Information provided:
* * * * *
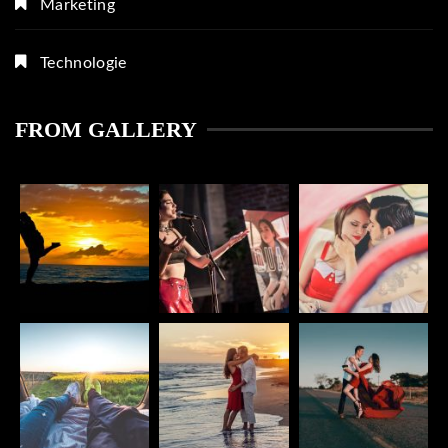
Marketing
Technologie
FROM GALLERY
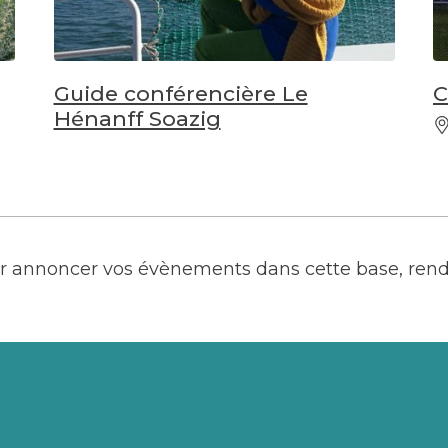
Guide conférencière Le
C
Hénanff Soazig
our annoncer vos évènements dans cette base, ren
* * * * *
Instructions to follow:
Exactly as they stand in the records above, print the lines from the one containing "Guide conférencière Le" through the final line, inclusive.

Problem solution:
Guide conférencière Le
C
Hénanff Soazig
our annoncer vos évènements dans cette base, ren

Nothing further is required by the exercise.